I took a trip down memory lane and I remember being heartbroken when the world lost precious gems like Robin Williams (Oh Captain! My Captain!), Carrie Fisher (my darling Princess Leia), Alan Rickman (the misunderstood hero, Professor Snape) and the legend, Chester Bennington. Celebrity deaths happen often, many a time quite unexpectedly, and leave fans – people who did not know the deceased personally – in a confused cloud of grief. I remember friends of mine not familiar with the Star Wars or the Harry Potter Universe not being able to comprehend why deaths of Carrie Fisher and Alan Rickman, for instance, bothered me so much because, logically, yes, it does not make a whole lot of sense to feel sad about losing someone one did not actually know. However, it is important to note that mourning the passing over of a celebrity makes sense especially when the deceased was a person we admired or played a character we immensely liked; because celebrities often are inextricably linked to certain memories or certain moments in time that hold personal significance. For instance, Linkin Park’s Chester Bennington seemed to provide the soundtrack of my teenage days, with the words and the music being my source of comfort as I coped with challenges that I now know are fairly common in adolescence. His death, I remember, affected a lot of my clients too, and I remember organizing a tribute in his honour, and that was one evening when my counselling centre was crowded like never ever! Musicians who soundtracked our important milestones, sportspeople we grew up watching, television heartthrobs we pined over – our relationship with celebrities do not always follow the typically understood measures of time and space, at a subconscious level, making them almost immortal to us. In our heads, they are never supposed to age, never supposed to die, and when they do pass over, it feels like a tiny part of us died too – our innocence seems to die with them.

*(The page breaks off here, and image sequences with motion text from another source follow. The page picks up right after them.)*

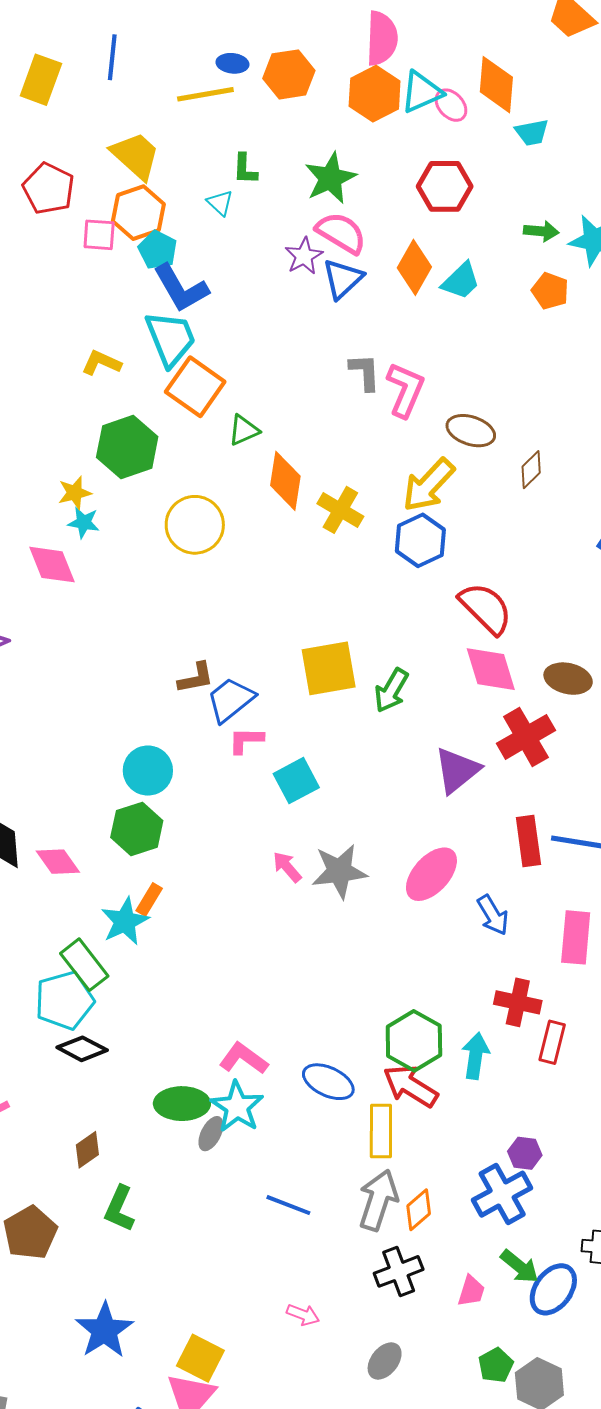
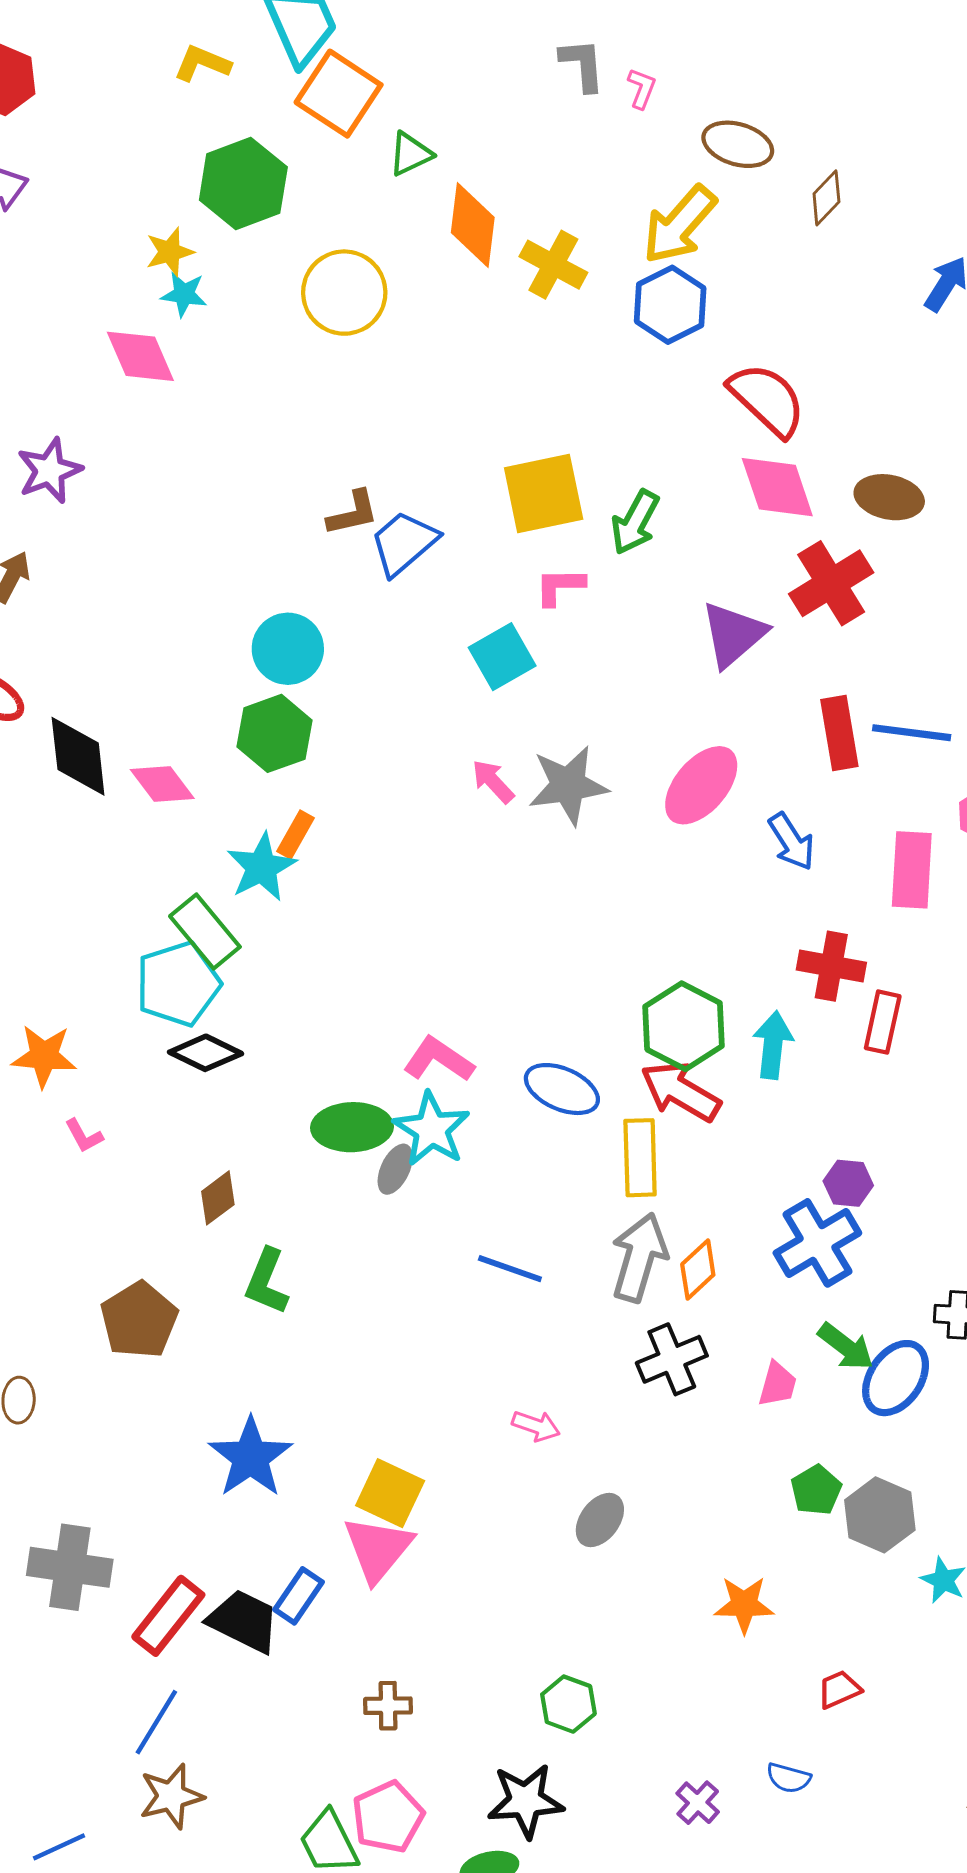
pink L-shape: (405, 390) -> (642, 88), size x0.5
pink L-shape: (246, 740) -> (560, 586), moved
gray ellipse: (385, 1361) -> (600, 1520), moved

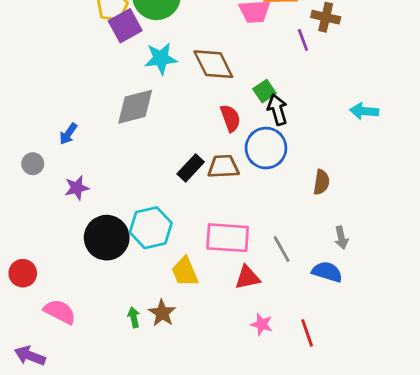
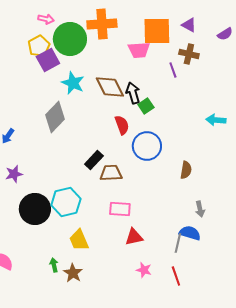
cyan star: (161, 58) -> (73, 83), turned 30
gray diamond: (135, 107) -> (55, 117), turned -32
black arrow: (277, 110) -> (133, 93), moved
brown trapezoid: (223, 167) -> (111, 173), moved
pink rectangle: (228, 238) -> (120, 209), size x0.7
gray line: (282, 249) -> (178, 243), moved, turned 42
yellow trapezoid: (185, 272) -> (79, 240), moved
brown star: (162, 313) -> (73, 273), moved

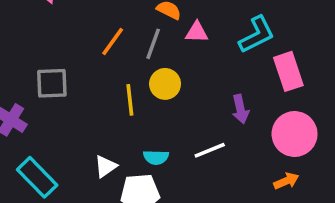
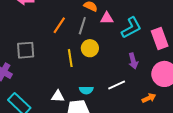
cyan L-shape: (257, 35) -> (131, 28), moved
white triangle: (105, 166) -> (58, 96), turned 40
orange arrow: (286, 181) -> (149, 98), moved

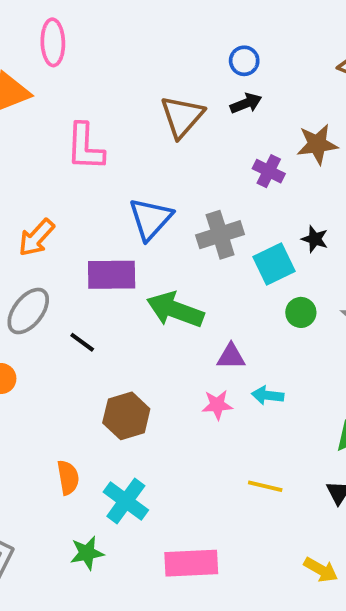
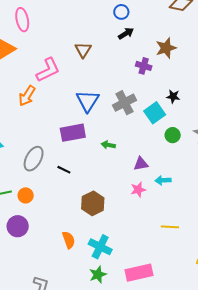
brown triangle: (182, 117) -> (83, 50), moved, size x0.7
pink L-shape: (85, 147) -> (48, 70), turned -108
orange arrow: (36, 238) -> (27, 96), moved
green arrow: (175, 310) -> (108, 145), size x0.5
green star: (87, 553) -> (98, 275), moved

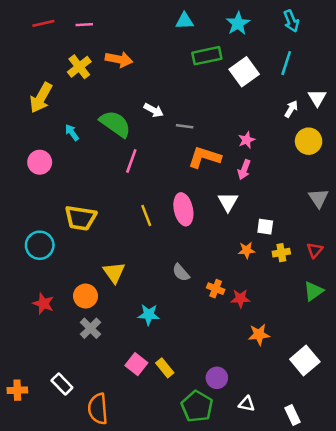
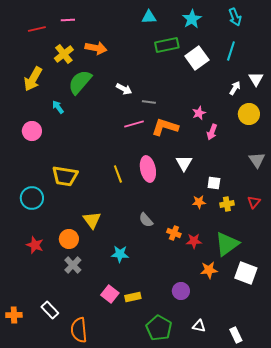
red line: (43, 23) -> (37, 29), moved
green semicircle: (115, 124) -> (80, 82), moved, turned -84
pink line: (131, 161) -> (134, 124), moved, turned 54
pink arrow: (244, 170) -> (212, 132), moved
green triangle: (313, 291) -> (227, 244), moved, size x1.5
white square: (305, 360) -> (246, 273), moved, turned -30
yellow rectangle: (165, 368) -> (133, 297), turned -63
purple circle: (217, 378) -> (181, 291), moved

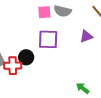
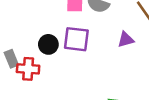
black circle: (26, 57) -> (48, 44), moved

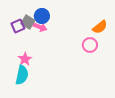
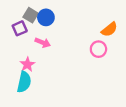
gray square: (28, 22) -> (31, 15), moved
pink arrow: (40, 27) -> (43, 43), moved

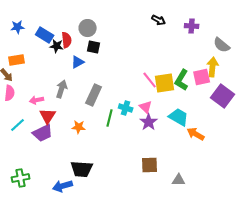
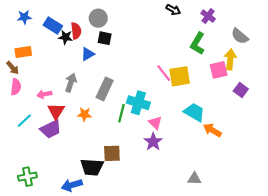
purple cross: (192, 26) -> (208, 16), turned 32
green L-shape: (182, 80) -> (198, 44), moved
purple square: (223, 96) -> (241, 90), size x0.6
pink triangle: (146, 107) -> (155, 123), moved
cyan cross: (126, 108) -> (138, 103), size x1.5
purple star: (149, 122) -> (153, 142), moved
orange star: (79, 127) -> (85, 114), moved
brown square: (150, 165) -> (112, 153), moved

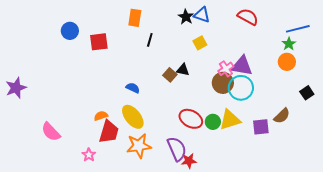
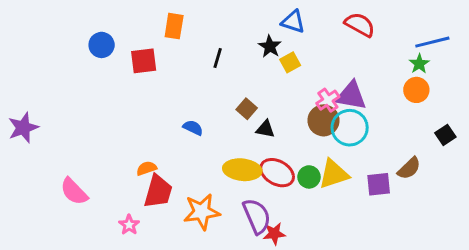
black star: (186, 17) -> (270, 46), moved
orange rectangle: (135, 18) -> (174, 26), moved
black triangle: (183, 70) -> (265, 129), moved
yellow ellipse: (133, 117) -> (242, 170), moved, turned -45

Feeling intense emotions around the death of a celebrity is a common experience because even though it feels like we don’t know celebrities, we actually do know them in our own way. Many of them were a regular part of our lives through the movies or shows they did, the books they wrote, the art and music they created, and through the millions of ways they inspired us through their personal stories or by playing the parts of characters that changed our lives.
So, if you are feeling sad about a loss, it is a signal that it had some meaning to you. Feelings are always valid and should never be ignored. Social media does not really allow us to sufficiently discuss our feelings, and sorrow has many forms, a lot of which is difficult to put into words, let alone 280 characters, so, as I am in solidarity with all those mourning the loss of Irrfan Khan, the invitation is to not bottle down emotions by posting standard phrases like “rest in peace”, but to dig deeper and dive within, and to explore more along the lines of what that person meant to you – in what ways have they enriched your life, your world. How did life change for your – albeit in a small manner – after seeing their work? Let those feelings pour onto a page, and let those tears fall if need be. You are allowed to grieve. You are allowed to shed a tear. Your grief is valid. You are loved.